The transcognited plant developed as a response to some problems of regional and disciplinary categories. The territory in which the people, knowledge and knowledge systems of my research move is primarily Atlantic. These days, Atlantic History is a large and complex field. In 2009, David Armitage proposed a typology for it, presumably as a helpful organisational tool. He divided it into 1) the Circum-Atlantic, 2) the Trans-Atlantic and 3) the Cis-Atlantic. His definitions of these categories can seem confusing to anyone faced with the actual complexity of the Atlantic space, and also to anyone trying to derive his intended meanings from the prefixes ‘circum-‘, ‘trans-‘ and ‘cis-‘. Armitage’s Circum-Atlantic histories involve the movement of people, things and ideas within the Atlantic space; his Trans-Atlantic histories compare (or perhaps contrast, or even entangle?) identifiable groups with one another; his Cis-Atlantic histories home in on particular sites in the Atlantic world, situating them within a network of Atlantic relationships.

The question was, which one had I got? If it seemed like all of them at once, did that suggest a lack of direction that might become immobilising? Or did it simply mean that I understood my problem space accurately? My Atlantic history is also a history of people-plant relations. My notes on Armitage’s article say, “it’s a Cis-Atlantic history from the point of view of the plants and a Circum-Atlantic history from the point of view of the people”. It’s also a Trans-Atlantic history since the ‘people’ side of the relationship did not act as a block but related to plants quite differently. I eventually made the decision to take the plants, the life-forms being known, as the centre of the history I would be writing. This settled the ‘Armitage question’ although it is not necessarily an easy shift to perform and it certainly isn’t inconsequential. Formally, it positions all systems of transcognition and acts of transcogniting in peripheral roles and produces at its centre the transcognited plant. It will be interesting to see what I can make of that.

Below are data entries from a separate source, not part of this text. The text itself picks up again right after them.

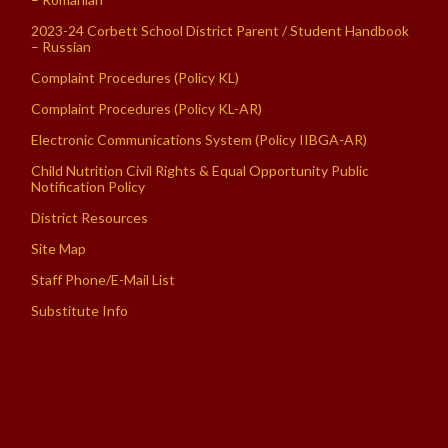
2023-24 Corbett School District Parent / Student Handbook
– Russian
Complaint Procedures (Policy KL)
Complaint Procedures (Policy KL-AR)
Electronic Communications System (Policy IIBGA-AR)
Child Nutrition Civil Rights & Equal Opportunity Public
Notification Policy
District Resources
Site Map
Staff Phone/E-Mail List
Substitute Info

Addendum: The title of this blog involves transcognited orchids because I managed to persuade myself that ‘orchid’ and ‘transcognited’ nearly, sort-of, almost rhyme. I didn’t expect that orchids would actually play a particularly important part in my research. It turns out I may have been mistaken, so perhaps the choice was fortuitous.

References:

Armitage, David. “Three Concepts of Atlantic History.” In The British Atlantic World, 1500-1800, edited by David Armitage and Michael J. Braddick. Basingstoke, Hampshire: Palgrave Macmillan, 2009.

Goodwin, Robert. Transcognitive Spirituality: Shaping the New Paradigm at the Interface of Consciousness and Reality. 2nd edition. Kindle, 2019.

Pickering, Andrew. “Being in an Environment: A Performative Perspective.” [In Fr]. Natures Sciences Sociétés 21, no. 1 (2013): 77-83.

Sullivan, Graeme. “Artistic Thinking as Transcognitive Practice: A Reconciliation of the Process-Product Dichotomy.” Visual Arts Research 27, no. 1 (2001): 2-12.

ThriveUnion. Transcognition: How To Change You. YouTube. 2019.